EXERCISE PROMPT: Transcribe exactly, and only, the lines from the one with "Контактная информация" through the end of the records below, including both of those lines. Skip all pictures.

━━━ RECORD EXCERPTS

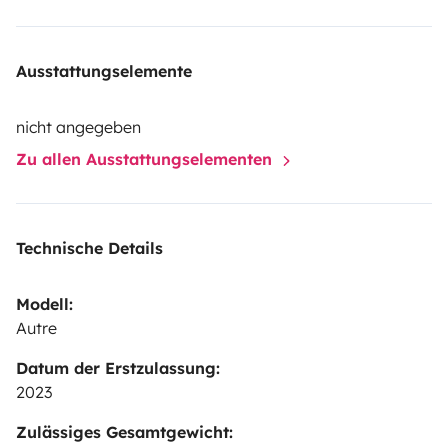
Ausstattungselemente
nicht angegeben
Zu allen Ausstattungselementen
Technische Details
Modell:
Autre
Datum der Erstzulassung:
2023
Zulässiges Gesamtgewicht:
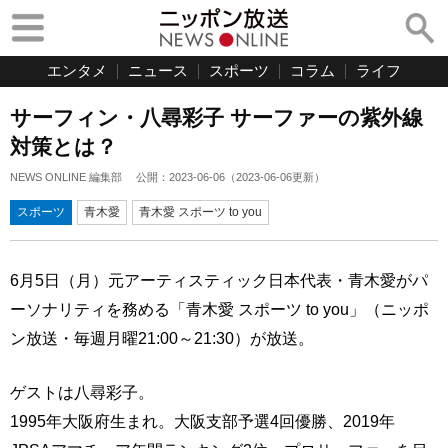
エンタメ
ニュース
スポーツ
コラム
ライフ
サーフィン・八尋彩子 サーファーの紫外線
対策とは？
NEWS ONLINE 編集部
公開：
2023-06-06
（
2023-06-06
更新）
スポーツ
青木愛
青木愛 スポーツ to you
6月5日（月）元アーティスティック日本代表・青木愛がパ
ーソナリティを務める「青木愛 スポーツ to you」（ニッポ
ン放送・毎週月曜21:00～21:30）が放送。
ゲストは八尋彩子。
1995年大阪府生まれ。大阪支部予選4回優勝、2019年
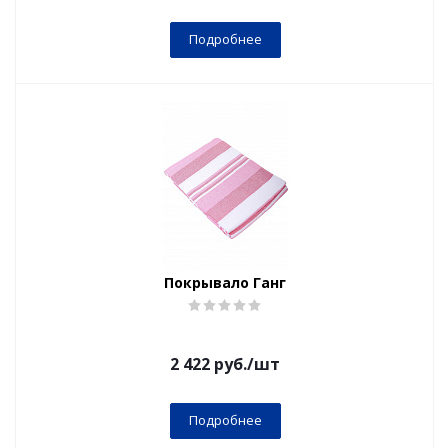
Подробнее
Покрывало Ганг
2 422
руб.
/шт
Подробнее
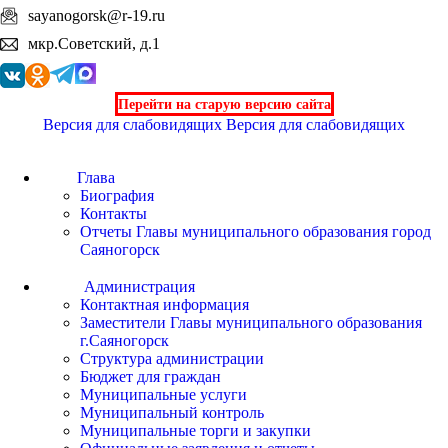
sayanogorsk@r-19.ru
мкр.Советский, д.1
Перейти на старую версию сайта
Версия для слабовидящих
Версия для слабовидящих
Глава
Биография
Контакты
Отчеты Главы муниципального образования город
Саяногорск
Администрация
Контактная информация
Заместители Главы муниципального образования
г.Саяногорск
Структура администрации
Бюджет для граждан
Муниципальные услуги
Муниципальный контроль
Муниципальные торги и закупки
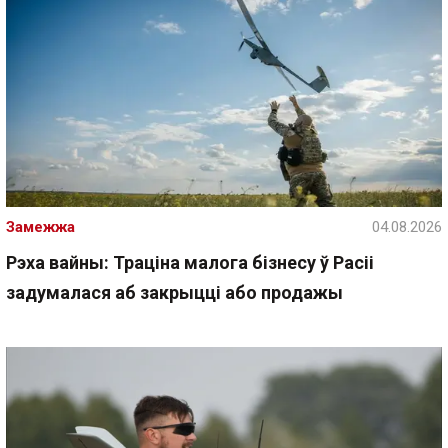
Замежжа
04.08.2026
Рэха вайны: Траціна малога бізнесу ў Расіі
задумалася аб закрыцці або продажы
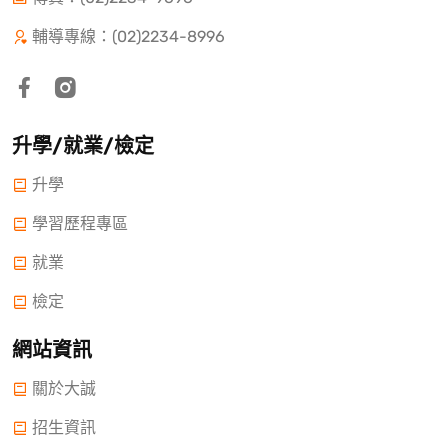
輔導專線：(02)2234-8996
升學/就業/檢定
升學
學習歷程專區
就業
檢定
網站資訊
關於大誠
招生資訊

━━━━━━

ANSWER TO THIS EXERCISE:
Контактная информация
Заместители Главы муниципального образования
г.Саяногорск
Структура администрации
Бюджет для граждан
Муниципальные услуги
Муниципальный контроль
Муниципальные торги и закупки
Замежжа
04.08.2026
Рэха вайны: Траціна малога бізнесу ў Расіі
задумалася аб закрыцці або продажы
輔導專線：(02)2234-8996
升學/就業/檢定
升學
學習歷程專區
就業
檢定
網站資訊
關於大誠
招生資訊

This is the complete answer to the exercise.